_Task to carry out:_ Gather all lines with "koja" from the records.

::::::::

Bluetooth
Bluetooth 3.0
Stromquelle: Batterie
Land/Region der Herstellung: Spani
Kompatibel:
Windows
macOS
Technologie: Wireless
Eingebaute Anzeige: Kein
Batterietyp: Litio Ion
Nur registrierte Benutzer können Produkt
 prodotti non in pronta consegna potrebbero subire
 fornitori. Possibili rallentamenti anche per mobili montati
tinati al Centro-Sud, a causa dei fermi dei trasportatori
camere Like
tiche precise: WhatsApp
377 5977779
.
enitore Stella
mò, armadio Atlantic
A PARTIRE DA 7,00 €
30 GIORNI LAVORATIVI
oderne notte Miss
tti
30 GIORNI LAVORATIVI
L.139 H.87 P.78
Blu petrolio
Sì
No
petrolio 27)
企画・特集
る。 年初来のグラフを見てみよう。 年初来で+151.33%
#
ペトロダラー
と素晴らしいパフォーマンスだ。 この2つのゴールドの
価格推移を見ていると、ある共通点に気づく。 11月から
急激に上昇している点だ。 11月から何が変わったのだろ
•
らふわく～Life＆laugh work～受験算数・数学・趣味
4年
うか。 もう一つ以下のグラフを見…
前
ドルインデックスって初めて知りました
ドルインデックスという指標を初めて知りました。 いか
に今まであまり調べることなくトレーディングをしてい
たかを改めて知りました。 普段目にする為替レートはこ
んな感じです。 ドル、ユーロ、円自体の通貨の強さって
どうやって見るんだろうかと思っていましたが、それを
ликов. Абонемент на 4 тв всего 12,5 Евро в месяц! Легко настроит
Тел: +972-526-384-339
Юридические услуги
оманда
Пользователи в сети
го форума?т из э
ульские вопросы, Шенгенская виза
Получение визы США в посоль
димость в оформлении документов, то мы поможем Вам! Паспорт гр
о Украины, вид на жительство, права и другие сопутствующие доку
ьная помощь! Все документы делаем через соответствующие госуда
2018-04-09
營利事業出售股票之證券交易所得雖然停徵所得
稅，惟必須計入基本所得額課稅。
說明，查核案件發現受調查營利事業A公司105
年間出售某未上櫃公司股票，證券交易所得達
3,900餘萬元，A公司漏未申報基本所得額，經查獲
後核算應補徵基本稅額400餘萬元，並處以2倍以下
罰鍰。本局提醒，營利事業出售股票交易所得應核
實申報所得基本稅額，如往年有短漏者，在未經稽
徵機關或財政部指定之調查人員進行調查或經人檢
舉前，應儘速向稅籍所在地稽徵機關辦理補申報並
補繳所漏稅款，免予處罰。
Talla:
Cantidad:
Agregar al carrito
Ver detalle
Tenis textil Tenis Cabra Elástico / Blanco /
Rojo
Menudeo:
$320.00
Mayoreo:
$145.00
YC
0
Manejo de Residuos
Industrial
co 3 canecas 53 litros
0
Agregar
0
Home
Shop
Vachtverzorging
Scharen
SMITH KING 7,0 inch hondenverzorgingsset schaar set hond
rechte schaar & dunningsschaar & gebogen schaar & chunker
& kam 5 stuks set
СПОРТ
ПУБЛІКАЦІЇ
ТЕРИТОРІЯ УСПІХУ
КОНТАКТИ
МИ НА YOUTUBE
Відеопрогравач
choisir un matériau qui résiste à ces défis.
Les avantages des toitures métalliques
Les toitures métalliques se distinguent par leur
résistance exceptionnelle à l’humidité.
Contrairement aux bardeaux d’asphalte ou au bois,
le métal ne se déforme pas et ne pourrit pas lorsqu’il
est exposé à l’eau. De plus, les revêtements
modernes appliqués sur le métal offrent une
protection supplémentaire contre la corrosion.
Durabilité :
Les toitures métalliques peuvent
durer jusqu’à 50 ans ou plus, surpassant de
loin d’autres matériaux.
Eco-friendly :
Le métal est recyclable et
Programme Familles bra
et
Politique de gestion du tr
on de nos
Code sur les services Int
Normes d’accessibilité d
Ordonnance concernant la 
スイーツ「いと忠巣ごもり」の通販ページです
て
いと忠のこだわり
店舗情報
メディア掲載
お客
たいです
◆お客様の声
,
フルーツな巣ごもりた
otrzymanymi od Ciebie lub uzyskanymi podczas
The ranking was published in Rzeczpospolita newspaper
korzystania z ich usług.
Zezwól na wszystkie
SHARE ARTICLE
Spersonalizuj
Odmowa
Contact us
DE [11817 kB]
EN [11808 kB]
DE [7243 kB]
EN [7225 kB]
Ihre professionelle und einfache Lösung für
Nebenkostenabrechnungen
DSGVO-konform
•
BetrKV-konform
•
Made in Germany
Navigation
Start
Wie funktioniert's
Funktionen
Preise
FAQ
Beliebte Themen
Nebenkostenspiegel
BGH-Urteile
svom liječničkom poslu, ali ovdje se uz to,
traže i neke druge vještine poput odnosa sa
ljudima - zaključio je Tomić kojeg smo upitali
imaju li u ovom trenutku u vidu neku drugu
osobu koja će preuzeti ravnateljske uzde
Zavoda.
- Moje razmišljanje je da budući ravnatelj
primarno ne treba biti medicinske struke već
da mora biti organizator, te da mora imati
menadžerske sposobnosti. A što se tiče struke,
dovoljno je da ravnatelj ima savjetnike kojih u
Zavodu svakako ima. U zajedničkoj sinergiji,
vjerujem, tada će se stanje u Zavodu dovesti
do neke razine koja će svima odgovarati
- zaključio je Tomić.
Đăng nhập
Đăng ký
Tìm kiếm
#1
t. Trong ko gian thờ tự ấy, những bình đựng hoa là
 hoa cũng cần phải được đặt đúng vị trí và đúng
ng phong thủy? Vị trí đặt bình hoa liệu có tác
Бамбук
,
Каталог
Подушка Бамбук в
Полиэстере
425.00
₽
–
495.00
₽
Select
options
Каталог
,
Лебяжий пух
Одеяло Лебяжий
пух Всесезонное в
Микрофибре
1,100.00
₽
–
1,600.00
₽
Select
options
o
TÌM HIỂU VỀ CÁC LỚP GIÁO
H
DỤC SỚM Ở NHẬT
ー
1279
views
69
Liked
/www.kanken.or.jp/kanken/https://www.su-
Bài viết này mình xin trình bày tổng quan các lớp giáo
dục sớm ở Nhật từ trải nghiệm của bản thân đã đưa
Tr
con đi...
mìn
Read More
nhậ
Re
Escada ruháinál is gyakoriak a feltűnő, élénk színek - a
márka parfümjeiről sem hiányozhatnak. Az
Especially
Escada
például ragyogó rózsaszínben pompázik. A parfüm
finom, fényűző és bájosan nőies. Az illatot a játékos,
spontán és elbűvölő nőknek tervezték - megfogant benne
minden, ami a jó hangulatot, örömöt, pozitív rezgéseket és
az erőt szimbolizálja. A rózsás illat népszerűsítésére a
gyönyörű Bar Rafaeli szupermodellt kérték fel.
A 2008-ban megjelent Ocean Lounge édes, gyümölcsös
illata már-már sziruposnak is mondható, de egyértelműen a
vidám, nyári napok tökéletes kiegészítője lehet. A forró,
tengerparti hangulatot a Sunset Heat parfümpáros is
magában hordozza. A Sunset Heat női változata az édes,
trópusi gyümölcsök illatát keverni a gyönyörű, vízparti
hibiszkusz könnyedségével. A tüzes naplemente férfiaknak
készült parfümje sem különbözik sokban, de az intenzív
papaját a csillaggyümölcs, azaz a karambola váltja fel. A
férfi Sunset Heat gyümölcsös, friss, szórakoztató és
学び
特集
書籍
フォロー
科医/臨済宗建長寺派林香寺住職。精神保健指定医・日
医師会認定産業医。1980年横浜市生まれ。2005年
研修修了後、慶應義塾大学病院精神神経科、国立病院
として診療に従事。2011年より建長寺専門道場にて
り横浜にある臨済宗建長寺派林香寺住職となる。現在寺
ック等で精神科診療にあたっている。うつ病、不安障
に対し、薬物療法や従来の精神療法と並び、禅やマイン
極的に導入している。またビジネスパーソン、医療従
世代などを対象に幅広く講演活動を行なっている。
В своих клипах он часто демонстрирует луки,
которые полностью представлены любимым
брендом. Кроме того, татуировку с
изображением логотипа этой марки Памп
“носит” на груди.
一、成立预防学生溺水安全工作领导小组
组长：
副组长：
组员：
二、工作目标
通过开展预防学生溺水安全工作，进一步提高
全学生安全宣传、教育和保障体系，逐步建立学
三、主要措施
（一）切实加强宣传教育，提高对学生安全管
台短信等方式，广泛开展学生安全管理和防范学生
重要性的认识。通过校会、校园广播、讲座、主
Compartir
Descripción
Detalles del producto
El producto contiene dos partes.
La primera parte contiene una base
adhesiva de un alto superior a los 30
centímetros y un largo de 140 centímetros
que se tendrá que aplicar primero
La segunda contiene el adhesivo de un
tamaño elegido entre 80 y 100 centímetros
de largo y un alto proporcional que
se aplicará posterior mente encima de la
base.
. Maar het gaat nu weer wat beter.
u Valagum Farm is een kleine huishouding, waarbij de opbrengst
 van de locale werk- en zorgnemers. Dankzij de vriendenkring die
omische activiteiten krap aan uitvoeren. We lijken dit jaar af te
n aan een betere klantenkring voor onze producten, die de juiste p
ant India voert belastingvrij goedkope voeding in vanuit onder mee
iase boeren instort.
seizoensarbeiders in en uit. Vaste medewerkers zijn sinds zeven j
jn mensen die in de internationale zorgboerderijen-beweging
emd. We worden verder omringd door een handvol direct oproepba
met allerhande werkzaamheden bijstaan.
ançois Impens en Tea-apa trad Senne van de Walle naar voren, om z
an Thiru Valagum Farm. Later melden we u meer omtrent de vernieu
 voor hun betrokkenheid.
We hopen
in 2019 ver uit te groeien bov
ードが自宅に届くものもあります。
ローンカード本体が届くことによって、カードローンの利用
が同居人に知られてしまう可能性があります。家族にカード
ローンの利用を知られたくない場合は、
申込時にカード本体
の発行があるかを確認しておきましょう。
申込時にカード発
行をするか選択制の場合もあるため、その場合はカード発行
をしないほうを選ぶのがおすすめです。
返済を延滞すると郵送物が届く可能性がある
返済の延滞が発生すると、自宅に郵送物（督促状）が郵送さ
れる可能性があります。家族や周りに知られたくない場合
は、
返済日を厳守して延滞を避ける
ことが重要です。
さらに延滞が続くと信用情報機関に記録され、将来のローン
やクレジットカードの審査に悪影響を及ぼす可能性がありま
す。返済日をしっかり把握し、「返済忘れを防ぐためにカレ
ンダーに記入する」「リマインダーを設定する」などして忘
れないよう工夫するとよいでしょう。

::::::::

_Solution to this exercise:_
osobu koja će preuzeti ravnateljske uzde
do neke razine koja će svima odgovarati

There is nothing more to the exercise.